Hailed as India’s first mobile governance model that offers 4,000 services, Karnataka MobileOne can be accessed through an app, mobile web, IVR or SMS. Apart from bill payments and ensuring access to the police, MobileOne scores for its suite of healthcare services. It helps consumers to connect with verified health care providers, book appointments, find blood banks, labs and pharmacies and access maternal and child care solutions.

Also under healthcare is Practo through which users can find doctors and book appointments from a portfolio of 100,000+ verified doctor profiles. Government of Karnataka (GoK) has collaborated with Wipro GE Healthcare and Columbia Asia Hospitals to extend Tele-ICU services in tier cities.

Karnataka MobileOne, a 2014 creation that has brought the government and private services onto a single integrated platform, won Gold at the m-governance awards at the fourth World Government Summit in Dubai in February 2016.

Girl Power, with a Difference

GPower may not exactly ring a bell, but this mobile-based digital solution has been conceptualised by Accenture and the Child in Need Institute (CINI) to prevent girl trafficking in West Bengal. A combination of tech tools along with analytics, cloud and mobile technology has been used to address several challenges related to school drop-outs, early marriage and trafficking in various parts of West Bengal.

This is how it works. A community facilitator talks to families and gathers information about the health, nutrition, education and protection of girls. The data is then fed into the mobile device, which is processed into a central server through a cloud-based platform. Based on this information, CINI steps in to provide girls access to the relevant government programmes. Community facilitators sensitise people about the girl child. In March 2016, GPower received the Vodafone Foundation Mobile for Good 2015 award in India.

Solutions for School Dropouts

It’s hard to believe that Aadhaar, a unique identification 12-digit number for all residents of India, is being used to track school dropouts.

Aadhaar is data-driven biometric and retina scan based system national governance project. It is interesting because Aadhaar has brought over one billion citizens into its fold and is working at the rate of 12 million -14million a day. It’s interesting how this data is being appropriately tweaked to track a concern area like school dropout rates. The place where this programme has unfolded is in schools in Andhra Pradesh, where dropout rates are appalling. The Andhra Pradesh government has partnered with Microsoft for this project.

Ground realities indicate that the information from the Aadhaar system is fed into Microsoft’s machine learning platform. The data gathered throws light on the student’s socio-economic background. Information about the school along with its infrastructure and student-teacher ratio is also fed into the system. Based on this information, the government and the school can step in to make a meaningful intervention.

Digital Drive

Digital Maharashtra could be an uphill task, but when accomplished it will result in a revolution of sorts. Earlier in the year, the Maharashtra government announced its plans to connect all its 28,000 gram panchayats in 36 districts by 2017-18. Digital Maharashtra will work towards the creation of smart cities and smart villages, wherein the gram panchayats will function as nodes. The digital project aims to improve the healthcare, education standards, agricultural facilities and security across the state.

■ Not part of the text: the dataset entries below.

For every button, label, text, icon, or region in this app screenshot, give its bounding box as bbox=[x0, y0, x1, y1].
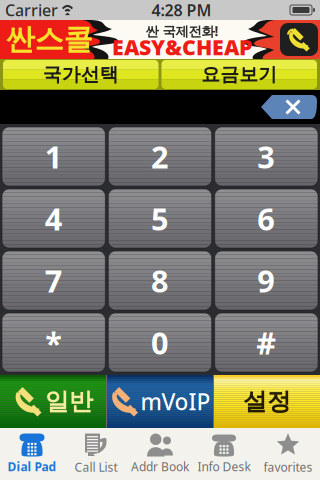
button[interactable]: # bbox=[215, 313, 318, 372]
button[interactable]: Addr Book bbox=[128, 428, 192, 480]
staticText: 8 bbox=[151, 260, 169, 301]
button[interactable]: 9 bbox=[215, 251, 318, 310]
staticText: 요금보기 bbox=[201, 63, 277, 86]
button[interactable]: 요금보기 bbox=[162, 60, 317, 89]
button[interactable]: Quick call bbox=[280, 23, 318, 56]
button[interactable]: * bbox=[2, 313, 105, 372]
staticText: 9 bbox=[257, 260, 275, 301]
button[interactable]: mVoIP bbox=[107, 375, 213, 428]
staticText: 6 bbox=[257, 198, 275, 239]
staticText: favorites bbox=[264, 459, 312, 475]
staticText: Addr Book bbox=[131, 458, 189, 474]
staticText: # bbox=[256, 322, 276, 363]
button[interactable]: 국가선택 bbox=[3, 60, 158, 89]
button[interactable]: 1 bbox=[2, 127, 105, 186]
staticText: 0 bbox=[151, 322, 169, 363]
staticText: 2 bbox=[151, 136, 169, 177]
staticText: Info Desk bbox=[198, 458, 250, 474]
staticText: 설정 bbox=[243, 387, 291, 416]
button[interactable]: favorites bbox=[256, 428, 320, 480]
button[interactable]: 6 bbox=[215, 189, 318, 248]
button[interactable]: Dial Pad bbox=[0, 428, 64, 480]
button[interactable]: 일반 bbox=[0, 375, 106, 428]
staticText: Dial Pad bbox=[8, 458, 56, 474]
staticText: 3 bbox=[257, 136, 275, 177]
staticText: 5 bbox=[151, 198, 169, 239]
button[interactable]: 3 bbox=[215, 127, 318, 186]
button[interactable]: 4 bbox=[2, 189, 105, 248]
staticText: EASY&CHEAP bbox=[112, 33, 252, 61]
button[interactable]: 2 bbox=[108, 127, 212, 186]
button[interactable]: 0 bbox=[108, 313, 212, 372]
staticText: 국가선택 bbox=[43, 63, 119, 86]
staticText: 싼 국제전화! bbox=[146, 22, 218, 40]
button[interactable]: Delete bbox=[261, 95, 317, 119]
staticText: 7 bbox=[45, 260, 63, 301]
button[interactable]: Call List bbox=[64, 428, 128, 480]
button[interactable]: 7 bbox=[2, 251, 105, 310]
button[interactable]: 설정 bbox=[214, 375, 320, 428]
staticText: mVoIP bbox=[140, 386, 210, 416]
staticText: Carrier bbox=[5, 0, 58, 21]
button[interactable]: Info Desk bbox=[192, 428, 256, 480]
button[interactable]: 5 bbox=[108, 189, 212, 248]
staticText: 일반 bbox=[45, 387, 93, 416]
staticText: 1 bbox=[45, 136, 63, 177]
staticText: 4 bbox=[45, 198, 63, 239]
button[interactable]: 8 bbox=[108, 251, 212, 310]
staticText: 싼스콜 bbox=[6, 22, 92, 58]
staticText: * bbox=[45, 322, 62, 363]
staticText: Call List bbox=[74, 459, 118, 475]
staticText: 4:28 PM bbox=[152, 0, 212, 21]
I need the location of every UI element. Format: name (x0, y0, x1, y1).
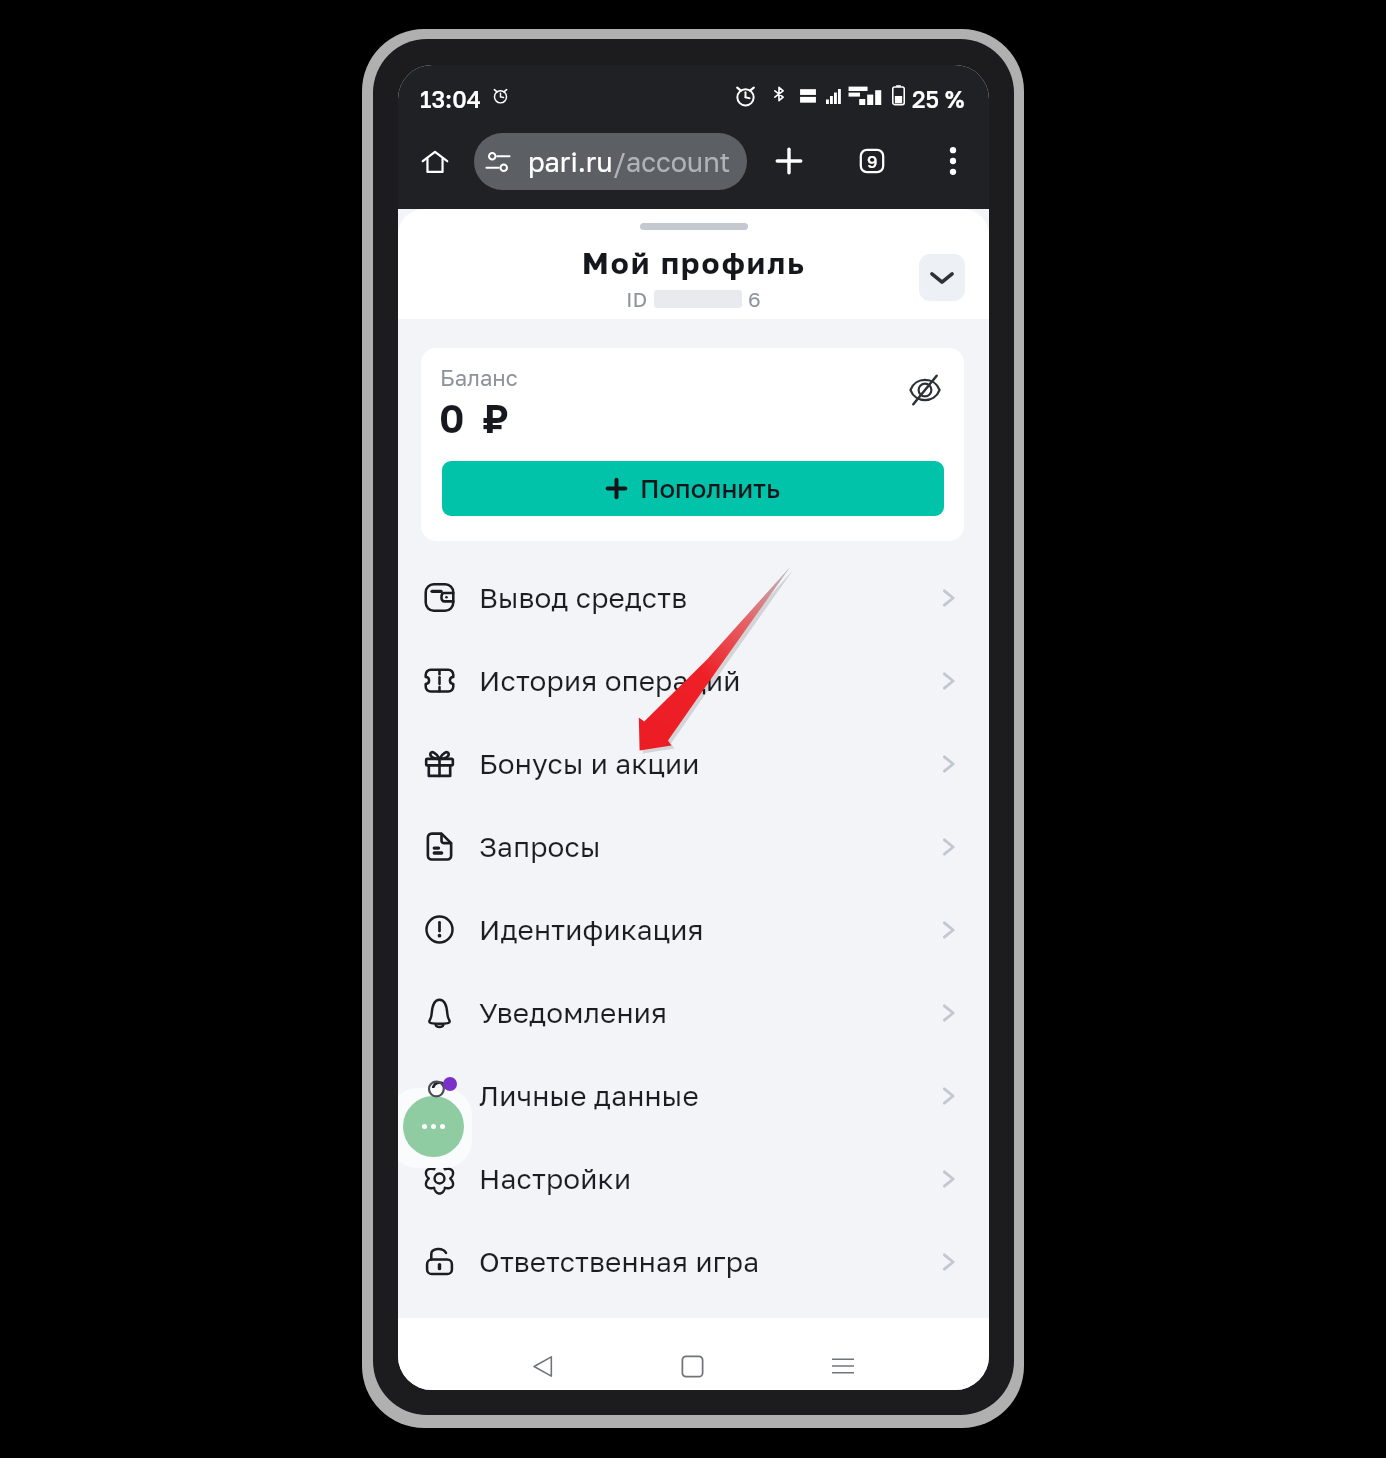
staticText: Идентификация (479, 913, 704, 947)
button[interactable]: История операций (398, 639, 989, 722)
button[interactable]: Hide balance (907, 372, 943, 408)
staticText: 9 (867, 151, 878, 171)
button[interactable]: Идентификация (398, 888, 989, 971)
staticText: 6 (748, 286, 761, 311)
button[interactable]: Collapse (919, 254, 965, 301)
staticText: 13:04 (420, 85, 481, 113)
button[interactable]: Back (518, 1342, 566, 1390)
button[interactable]: More options (930, 138, 975, 183)
staticText: Баланс (440, 364, 518, 390)
button[interactable]: Вывод средств (398, 556, 989, 639)
staticText: Бонусы и акции (479, 747, 700, 781)
button[interactable]: pari.ru (474, 133, 747, 190)
staticText: Мой профиль (582, 245, 806, 281)
staticText: Личные данные (479, 1079, 699, 1113)
button[interactable]: Recent apps (819, 1342, 867, 1390)
button[interactable]: Home (413, 139, 459, 185)
button[interactable]: Запросы (398, 805, 989, 888)
staticText: pari.ru (528, 146, 613, 178)
staticText: /account (613, 146, 731, 178)
button[interactable]: Настройки (398, 1137, 989, 1220)
button[interactable]: Пополнить (442, 461, 944, 516)
button[interactable]: Tabs (849, 138, 895, 184)
staticText: 0 ₽ (439, 394, 513, 442)
button[interactable]: Бонусы и акции (398, 722, 989, 805)
staticText: Вывод средств (479, 581, 688, 615)
staticText: Запросы (479, 830, 601, 864)
staticText: Пополнить (640, 473, 781, 504)
staticText: Уведомления (479, 996, 668, 1030)
button[interactable]: Home (669, 1342, 717, 1390)
staticText: Ответственная игра (479, 1245, 760, 1279)
button[interactable]: Support chat (403, 1096, 464, 1157)
staticText: 25 % (912, 85, 965, 113)
button[interactable]: Личные данные (398, 1054, 989, 1137)
button[interactable]: Уведомления (398, 971, 989, 1054)
staticText: История операций (479, 664, 741, 698)
staticText: Настройки (479, 1162, 632, 1196)
button[interactable]: Ответственная игра (398, 1220, 989, 1303)
staticText: ID (626, 286, 648, 311)
button[interactable]: New tab (766, 138, 812, 184)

The grand programme has been kickstarted as a pilot project in Nagpur, which will be Maharashtra’s first digitally smart district. Optic fibre network with Wi-Fi connectivity will enable e-health, e-education and e-marketing services. Tele-medicine and tele-education will help address issues related to primary healthcare and primary and secondary school education respectively. The digital project will extend to all tribal belts to bring them into mainstream development.